- DATA SECTION -
# # #

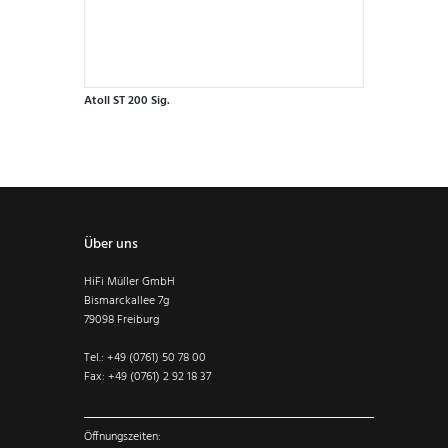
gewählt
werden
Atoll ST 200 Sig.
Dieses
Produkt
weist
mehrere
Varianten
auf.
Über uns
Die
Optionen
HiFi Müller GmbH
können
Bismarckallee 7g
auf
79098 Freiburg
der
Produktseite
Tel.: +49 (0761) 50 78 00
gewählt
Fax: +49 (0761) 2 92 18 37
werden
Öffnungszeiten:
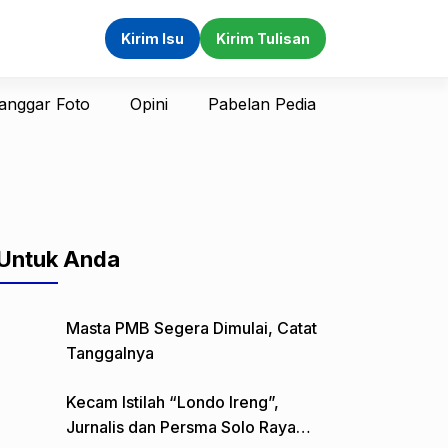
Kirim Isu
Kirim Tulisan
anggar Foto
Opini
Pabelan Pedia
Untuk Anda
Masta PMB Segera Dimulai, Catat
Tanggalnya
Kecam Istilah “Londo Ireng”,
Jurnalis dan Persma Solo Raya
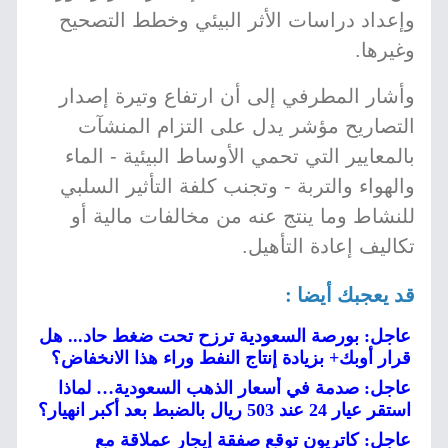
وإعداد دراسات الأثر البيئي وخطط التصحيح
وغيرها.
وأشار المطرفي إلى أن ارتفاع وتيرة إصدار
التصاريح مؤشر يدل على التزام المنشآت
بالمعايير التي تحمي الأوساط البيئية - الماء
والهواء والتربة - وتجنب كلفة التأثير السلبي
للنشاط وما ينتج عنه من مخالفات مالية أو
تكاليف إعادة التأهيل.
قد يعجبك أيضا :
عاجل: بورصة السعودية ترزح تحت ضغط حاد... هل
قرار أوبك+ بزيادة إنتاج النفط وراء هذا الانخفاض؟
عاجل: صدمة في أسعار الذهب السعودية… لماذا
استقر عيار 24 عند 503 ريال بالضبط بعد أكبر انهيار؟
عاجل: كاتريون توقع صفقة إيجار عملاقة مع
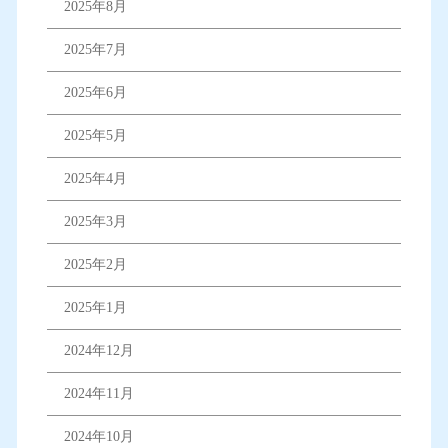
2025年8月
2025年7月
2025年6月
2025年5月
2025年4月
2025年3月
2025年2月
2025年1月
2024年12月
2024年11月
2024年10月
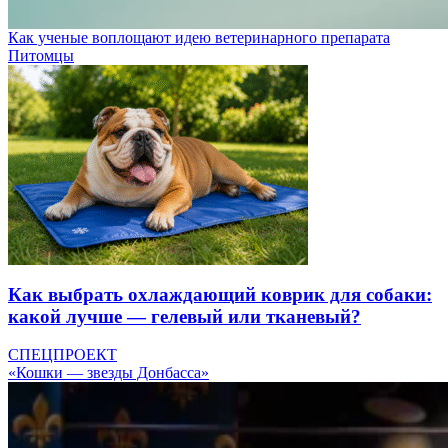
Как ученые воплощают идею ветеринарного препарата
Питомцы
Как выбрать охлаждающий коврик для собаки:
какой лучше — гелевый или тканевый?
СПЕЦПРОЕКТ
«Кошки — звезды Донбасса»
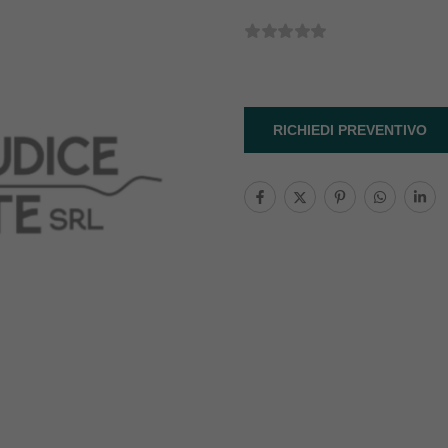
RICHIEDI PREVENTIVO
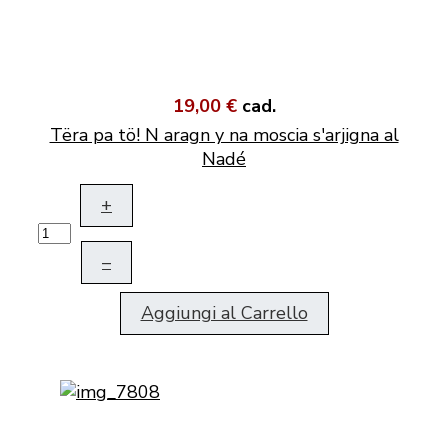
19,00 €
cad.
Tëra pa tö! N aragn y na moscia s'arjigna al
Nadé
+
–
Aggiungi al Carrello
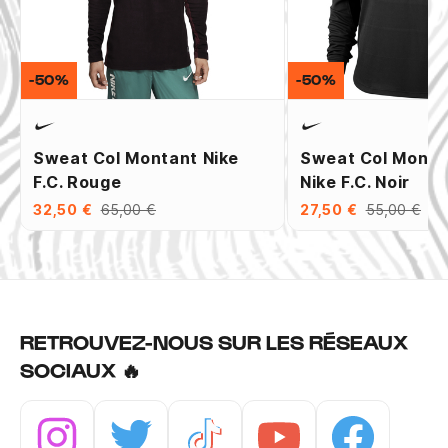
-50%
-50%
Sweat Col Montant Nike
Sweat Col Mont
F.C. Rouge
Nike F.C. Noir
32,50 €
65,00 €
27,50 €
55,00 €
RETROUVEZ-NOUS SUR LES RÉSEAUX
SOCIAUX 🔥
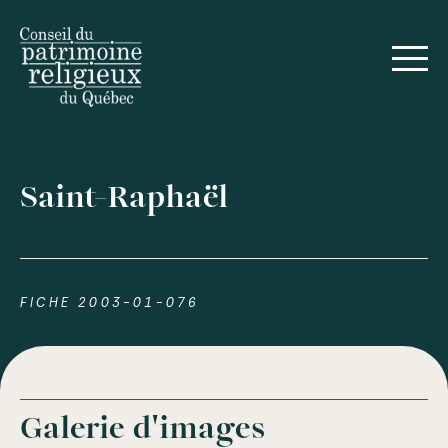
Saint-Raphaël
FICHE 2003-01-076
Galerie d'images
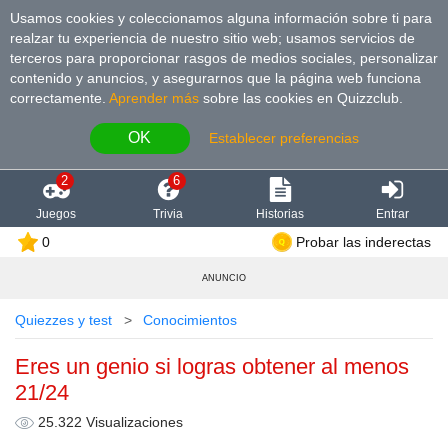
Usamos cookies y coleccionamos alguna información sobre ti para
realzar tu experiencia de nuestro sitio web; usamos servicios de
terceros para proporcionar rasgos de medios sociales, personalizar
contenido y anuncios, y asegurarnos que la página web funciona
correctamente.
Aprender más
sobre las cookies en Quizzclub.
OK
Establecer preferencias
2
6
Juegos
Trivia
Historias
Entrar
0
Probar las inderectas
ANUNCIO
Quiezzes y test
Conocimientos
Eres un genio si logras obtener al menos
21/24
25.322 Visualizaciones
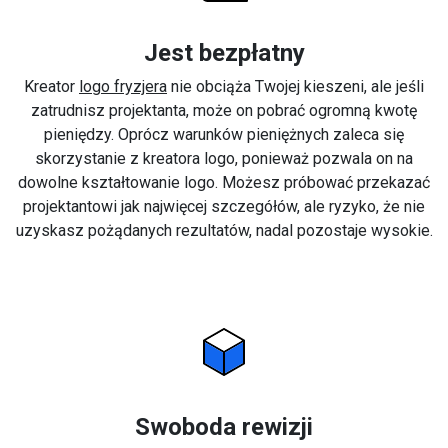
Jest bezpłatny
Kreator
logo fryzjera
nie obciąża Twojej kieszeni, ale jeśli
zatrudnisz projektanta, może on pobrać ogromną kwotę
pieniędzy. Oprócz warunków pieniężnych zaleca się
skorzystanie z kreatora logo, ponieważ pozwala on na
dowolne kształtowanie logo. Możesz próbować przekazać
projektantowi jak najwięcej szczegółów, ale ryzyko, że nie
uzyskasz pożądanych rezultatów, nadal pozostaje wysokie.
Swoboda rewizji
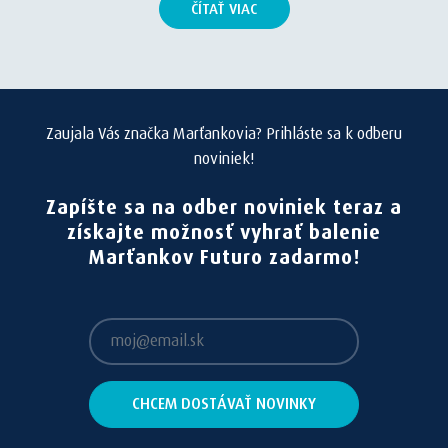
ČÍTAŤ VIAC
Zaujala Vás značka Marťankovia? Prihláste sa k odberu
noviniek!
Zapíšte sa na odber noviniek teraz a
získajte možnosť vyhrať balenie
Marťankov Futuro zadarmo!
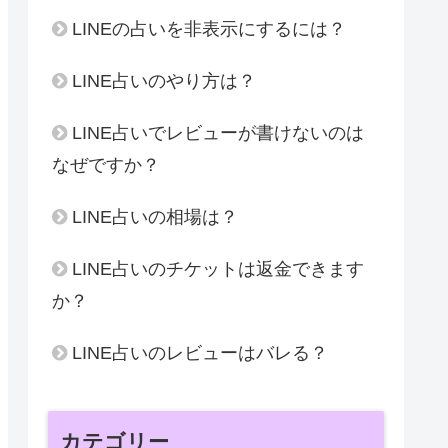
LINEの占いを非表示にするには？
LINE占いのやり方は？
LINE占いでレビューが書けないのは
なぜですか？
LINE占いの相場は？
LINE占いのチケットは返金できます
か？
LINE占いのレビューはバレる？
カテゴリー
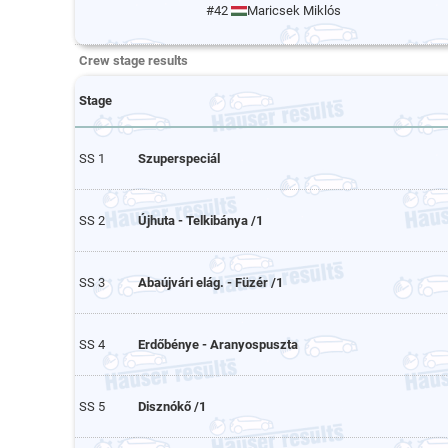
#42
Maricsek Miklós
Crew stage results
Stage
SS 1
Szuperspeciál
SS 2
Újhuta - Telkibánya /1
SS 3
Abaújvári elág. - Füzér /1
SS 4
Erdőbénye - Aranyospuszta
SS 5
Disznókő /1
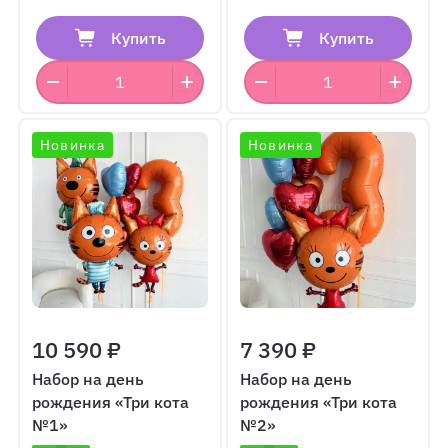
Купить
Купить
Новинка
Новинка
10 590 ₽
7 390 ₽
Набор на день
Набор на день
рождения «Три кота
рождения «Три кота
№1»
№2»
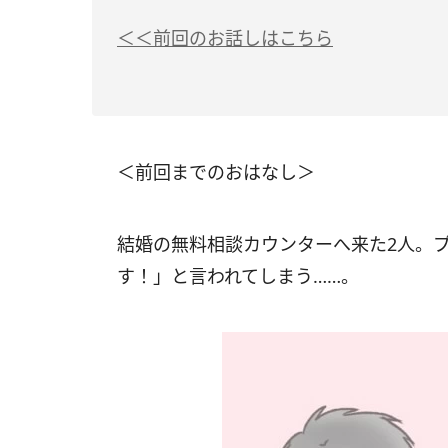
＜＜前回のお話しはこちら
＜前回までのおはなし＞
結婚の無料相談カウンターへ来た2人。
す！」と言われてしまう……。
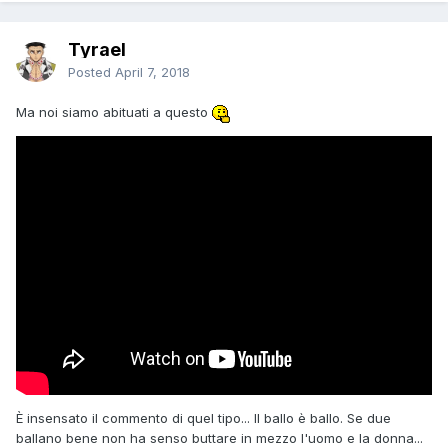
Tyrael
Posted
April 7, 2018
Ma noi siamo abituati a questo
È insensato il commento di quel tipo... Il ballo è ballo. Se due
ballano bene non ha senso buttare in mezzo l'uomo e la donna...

# # #

- WHAT YOU NEED TO DO -
Would you transcribe all of the data exactly, omitting any pictures?

- EXERCISE RESPONSE -
gewählt
werden
Atoll ST 200 Sig.
Dieses
Produkt
weist
mehrere
Varianten
auf.
Über uns
Die
Optionen
HiFi Müller GmbH
können
Bismarckallee 7g
auf
79098 Freiburg
der
Produktseite
Tel.: +49 (0761) 50 78 00
gewählt
Fax: +49 (0761) 2 92 18 37
werden
Öffnungszeiten:
Kirim Isu
Kirim Tulisan
anggar Foto
Opini
Pabelan Pedia
Untuk Anda
Masta PMB Segera Dimulai, Catat
Tanggalnya
Kecam Istilah “Londo Ireng”,
Jurnalis dan Persma Solo Raya
وإعداد دراسات الأثر البيئي وخطط التصحيح
وغيرها.
وأشار المطرفي إلى أن ارتفاع وتيرة إصدار
التصاريح مؤشر يدل على التزام المنشآت
بالمعايير التي تحمي الأوساط البيئية - الماء
والهواء والتربة - وتجنب كلفة التأثير السلبي
للنشاط وما ينتج عنه من مخالفات مالية أو
تكاليف إعادة التأهيل.
قد يعجبك أيضا :
عاجل: بورصة السعودية ترزح تحت ضغط حاد... هل
قرار أوبك+ بزيادة إنتاج النفط وراء هذا الانخفاض؟
عاجل: صدمة في أسعار الذهب السعودية… لماذا
استقر عيار 24 عند 503 ريال بالضبط بعد أكبر انهيار؟
عاجل: كاتريون توقع صفقة إيجار عملاقة مع
2025年8月
2025年7月
2025年6月
2025年5月
2025年4月
2025年3月
2025年2月
2025年1月
2024年12月
2024年11月
2024年10月
Как ученые воплощают идею ветеринарного препарата
Питомцы
Как выбрать охлаждающий коврик для собаки:
какой лучше — гелевый или тканевый?
СПЕЦПРОЕКТ
«Кошки — звезды Донбасса»
RICHIEDI PREVENTIVO
19,00 €
cad.
Tëra pa tö! N aragn y na moscia s'arjigna al
Nadé
+
–
Aggiungi al Carrello
-50%
-50%
Sweat Col Montant Nike
Sweat Col Mont
F.C. Rouge
Nike F.C. Noir
32,50 €
65,00 €
27,50 €
55,00 €
RETROUVEZ-NOUS SUR LES RÉSEAUX
SOCIAUX 🔥
Saint-Raphaël
FICHE 2003-01-076
Galerie d'images
Usamos cookies y coleccionamos alguna información sobre ti para
realzar tu experiencia de nuestro sitio web; usamos servicios de
terceros para proporcionar rasgos de medios sociales, personalizar
contenido y anuncios, y asegurarnos que la página web funciona
correctamente.
Aprender más
sobre las cookies en Quizzclub.
OK
Establecer preferencias
2
6
Juegos
Trivia
Historias
Entrar
0
Probar las inderectas
ANUNCIO
Quiezzes y test
Conocimientos
Eres un genio si logras obtener al menos
21/24
25.322 Visualizaciones
Jest bezpłatny
Kreator
logo fryzjera
nie obciąża Twojej kieszeni, ale jeśli
zatrudnisz projektanta, może on pobrać ogromną kwotę
pieniędzy. Oprócz warunków pieniężnych zaleca się
skorzystanie z kreatora logo, ponieważ pozwala on na
dowolne kształtowanie logo. Możesz próbować przekazać
projektantowi jak najwięcej szczegółów, ale ryzyko, że nie
uzyskasz pożądanych rezultatów, nadal pozostaje wysokie.
Swoboda rewizji
ČÍTAŤ VIAC
Zaujala Vás značka Marťankovia? Prihláste sa k odberu
noviniek!
Zapíšte sa na odber noviniek teraz a
získajte možnosť vyhrať balenie
Marťankov Futuro zadarmo!
LINEの占いを非表示にするには？
LINE占いのやり方は？
LINE占いでレビューが書けないのは
なぜですか？
LINE占いの相場は？
LINE占いのチケットは返金できます
か？
LINE占いのレビューはバレる？
カテゴリー
#42
Maricsek Miklós
Crew stage results
Stage
SS 1
Szuperspeciál
SS 2
Újhuta - Telkibánya /1
SS 3
Abaújvári elág. - Füzér /1
SS 4
Erdőbénye - Aranyospuszta
SS 5
Disznókő /1
Купить
Купить
Новинка
Новинка
10 590 ₽
7 390 ₽
Набор на день
Набор на день
рождения «Три кота
рождения «Три кота
№1»
№2»
＜＜前回のお話しはこちら
＜前回までのおはなし＞
結婚の無料相談カウンターへ来た2人。
す！」と言われてしまう……。
Tyrael
Posted
April 7, 2018
Ma noi siamo abituati a questo
È insensato il commento di quel tipo... Il ballo è ballo. Se due
ballano bene non ha senso buttare in mezzo l'uomo e la donna...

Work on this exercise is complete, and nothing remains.